==== AVAILABLE DATA ====

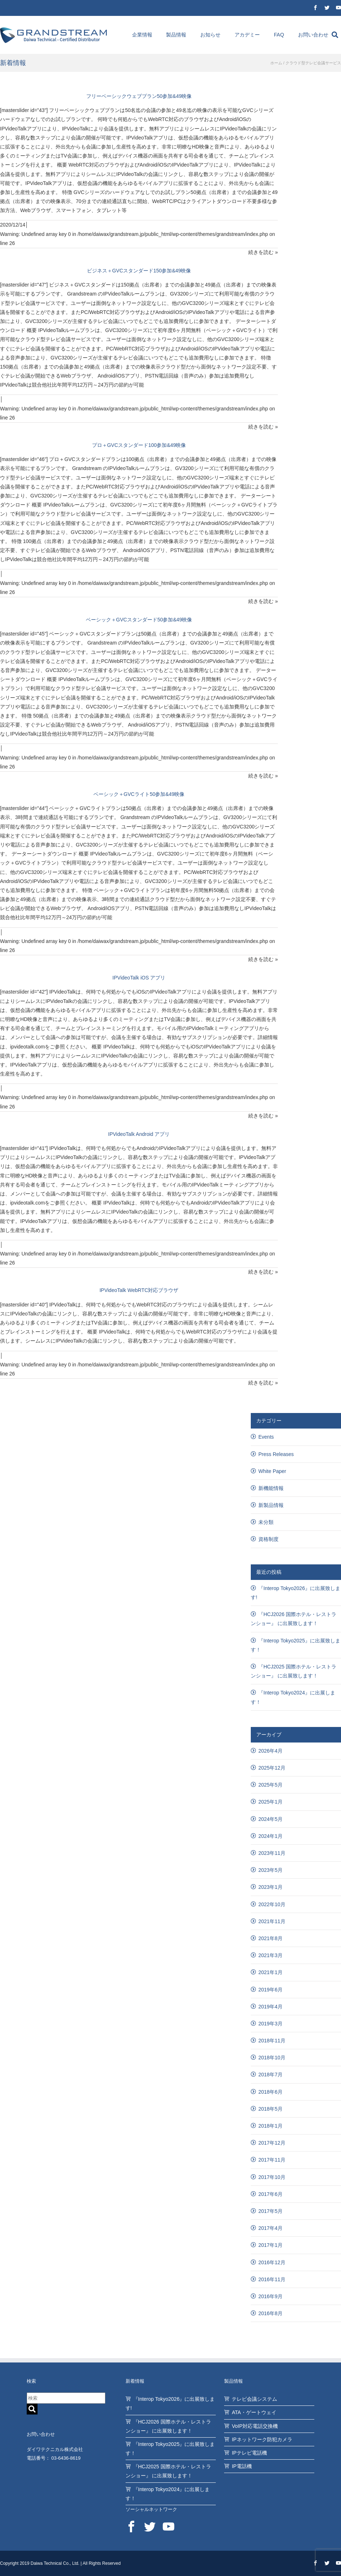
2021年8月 (270, 1938)
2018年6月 (270, 2092)
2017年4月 (270, 2228)
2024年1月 (270, 1836)
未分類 (266, 1522)
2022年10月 (271, 1904)
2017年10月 (271, 2177)
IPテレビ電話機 (249, 2453)
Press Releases (276, 1454)
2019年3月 (270, 2023)
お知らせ (210, 35)
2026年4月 (270, 1751)
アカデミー (247, 35)
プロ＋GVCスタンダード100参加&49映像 (139, 445)
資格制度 (268, 1539)
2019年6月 (270, 1990)
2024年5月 (270, 1819)
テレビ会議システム (254, 2399)
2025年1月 (270, 1802)
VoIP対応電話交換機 (255, 2426)
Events (266, 1437)
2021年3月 (270, 1955)
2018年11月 (271, 2040)
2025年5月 (270, 1785)
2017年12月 (271, 2143)
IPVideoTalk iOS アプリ (139, 978)
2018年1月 (270, 2126)
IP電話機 (242, 2466)
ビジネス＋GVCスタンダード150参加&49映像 (139, 270)
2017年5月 (270, 2211)
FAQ (279, 35)
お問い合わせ (313, 35)
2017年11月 (271, 2160)
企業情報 (142, 35)
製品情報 (176, 35)
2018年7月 (270, 2074)
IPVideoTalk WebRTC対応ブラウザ (139, 1290)
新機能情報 (271, 1488)
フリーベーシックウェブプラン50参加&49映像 (139, 96)
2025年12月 (271, 1768)
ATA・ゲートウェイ (254, 2412)
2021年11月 (271, 1921)
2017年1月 (270, 2245)
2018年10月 (271, 2057)
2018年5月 (270, 2109)
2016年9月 (270, 2296)
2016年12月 (271, 2262)
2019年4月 (270, 2006)
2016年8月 (270, 2313)
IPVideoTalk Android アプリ (139, 1134)
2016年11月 (271, 2279)
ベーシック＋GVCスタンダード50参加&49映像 (139, 620)
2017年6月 (270, 2194)
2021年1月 (270, 1972)
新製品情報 (271, 1505)
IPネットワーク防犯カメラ (262, 2439)
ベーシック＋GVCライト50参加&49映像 (139, 794)
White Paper (272, 1471)
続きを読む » (263, 252)
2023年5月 (270, 1870)
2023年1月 (270, 1887)
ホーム (276, 63)
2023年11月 (271, 1853)
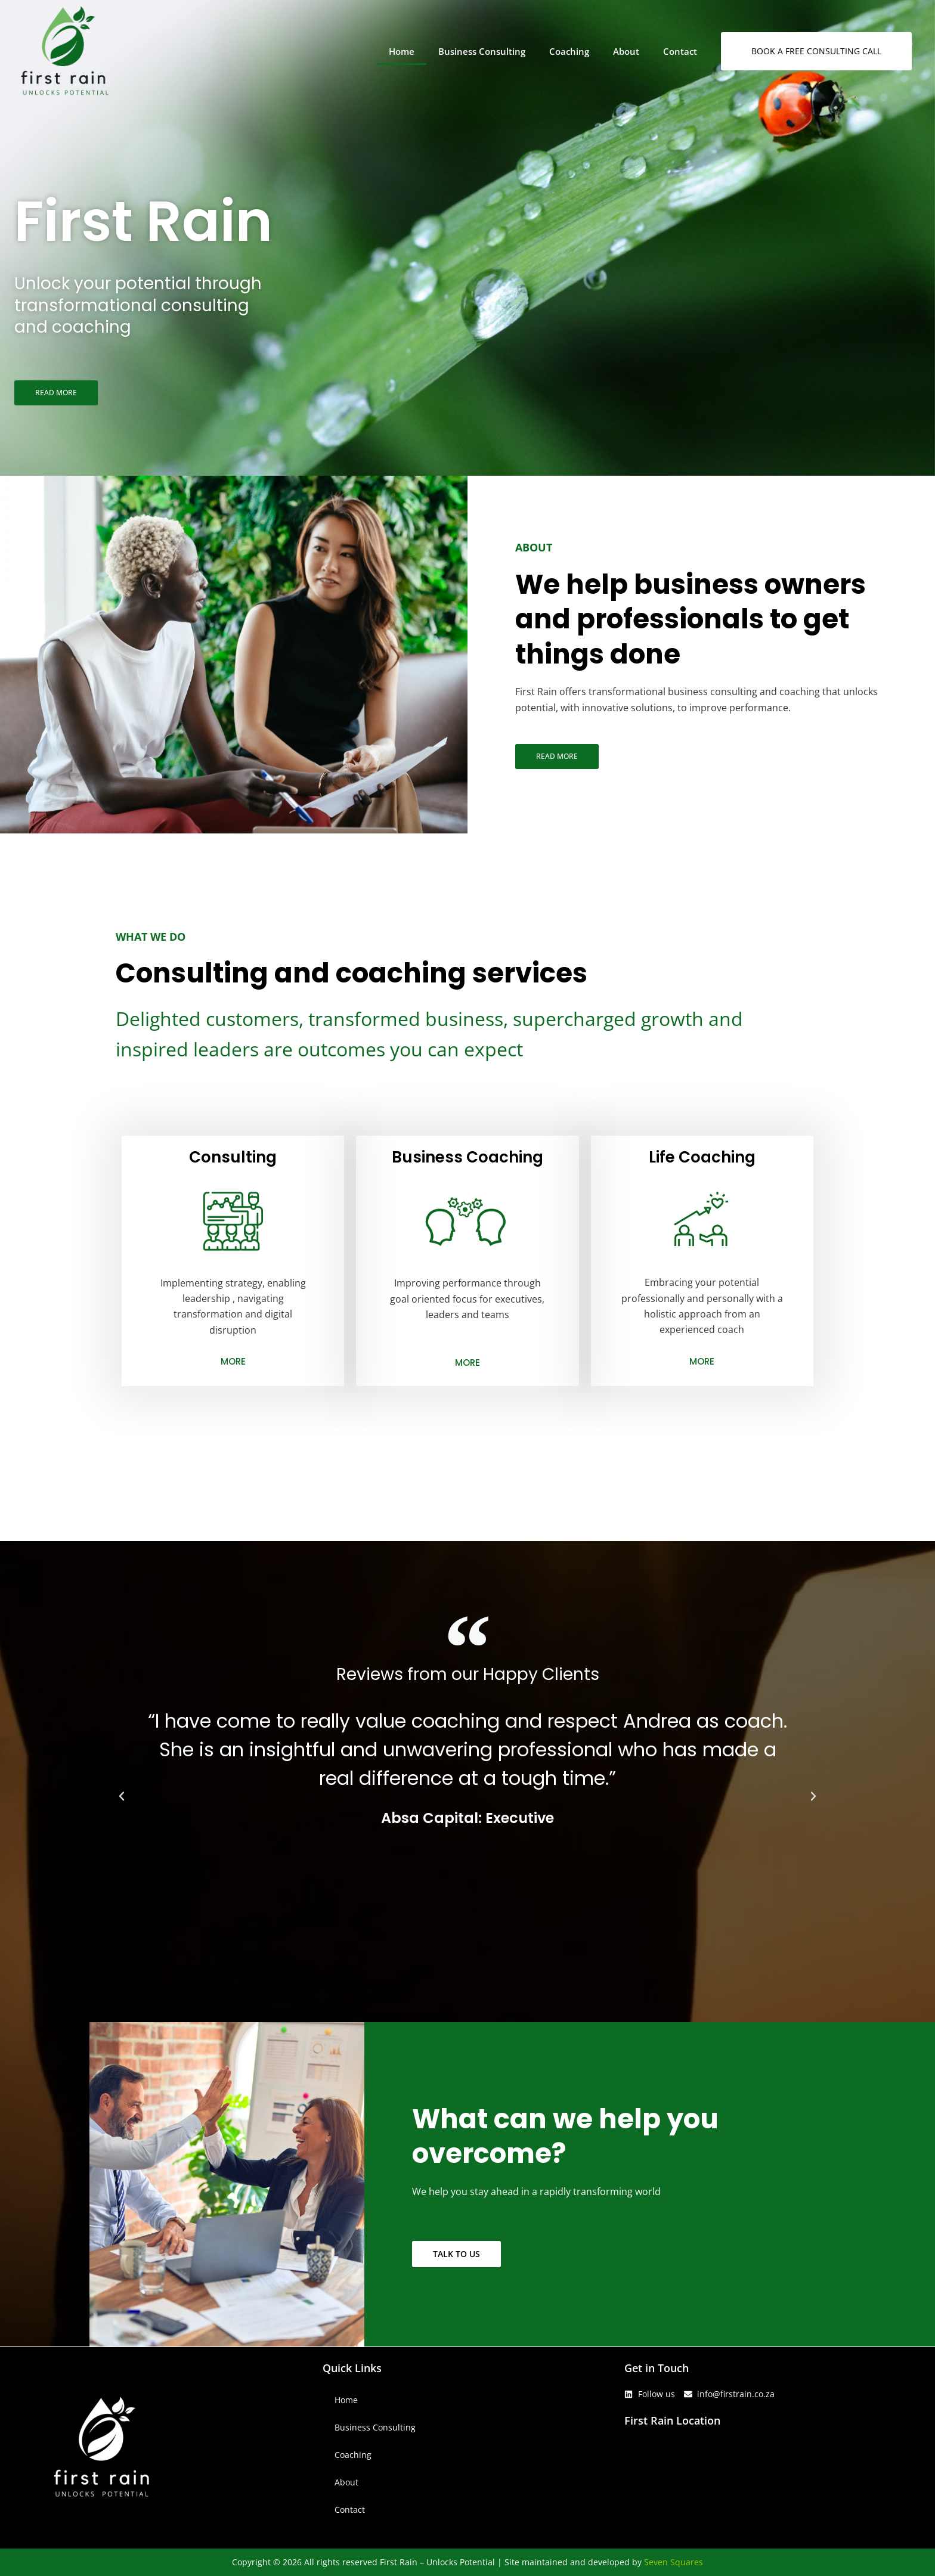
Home (401, 51)
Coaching (569, 51)
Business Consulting (481, 51)
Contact (680, 51)
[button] (122, 1796)
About (626, 51)
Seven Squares (673, 2562)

====

Set down the entries again without change. Leave the pictures out.

* RESPONSE BOX
2021年8月 (270, 1938)
2018年6月 (270, 2092)
2017年4月 (270, 2228)
2024年1月 (270, 1836)
未分類 (266, 1522)
2022年10月 (271, 1904)
2017年10月 (271, 2177)
IPテレビ電話機 (249, 2453)
Press Releases (276, 1454)
2019年3月 (270, 2023)
お知らせ (210, 35)
2026年4月 (270, 1751)
アカデミー (247, 35)
プロ＋GVCスタンダード100参加&49映像 (139, 445)
資格制度 (268, 1539)
2019年6月 (270, 1990)
2024年5月 (270, 1819)
テレビ会議システム (254, 2399)
2025年1月 (270, 1802)
VoIP対応電話交換機 (255, 2426)
Events (266, 1437)
2021年3月 (270, 1955)
2018年11月 (271, 2040)
2025年5月 (270, 1785)
2017年12月 (271, 2143)
IPVideoTalk iOS アプリ (139, 978)
2018年1月 (270, 2126)
IP電話機 (242, 2466)
ビジネス＋GVCスタンダード150参加&49映像 (139, 270)
2017年5月 (270, 2211)
FAQ (279, 35)
お問い合わせ (313, 35)
2017年11月 (271, 2160)
企業情報 (142, 35)
製品情報 (176, 35)
2018年7月 (270, 2074)
IPVideoTalk WebRTC対応ブラウザ (139, 1290)
新機能情報 (271, 1488)
フリーベーシックウェブプラン50参加&49映像 (139, 96)
2025年12月 (271, 1768)
ATA・ゲートウェイ (254, 2412)
2021年11月 (271, 1921)
2017年1月 (270, 2245)
2018年10月 (271, 2057)
2018年5月 (270, 2109)
2016年9月 (270, 2296)
2016年12月 (271, 2262)
2019年4月 (270, 2006)
2016年8月 (270, 2313)
IPVideoTalk Android アプリ (139, 1134)
2016年11月 (271, 2279)
ベーシック＋GVCスタンダード50参加&49映像 (139, 620)
2017年6月 (270, 2194)
2021年1月 (270, 1972)
新製品情報 (271, 1505)
IPネットワーク防犯カメラ (262, 2439)
ベーシック＋GVCライト50参加&49映像 (139, 794)
White Paper (272, 1471)
続きを読む » (263, 252)
2023年5月 (270, 1870)
2023年1月 (270, 1887)
ホーム (276, 63)
2023年11月 (271, 1853)
Home (401, 51)
Coaching (569, 51)
Business Consulting (481, 51)
Contact (680, 51)
[button] (122, 1796)
About (626, 51)
Seven Squares (673, 2562)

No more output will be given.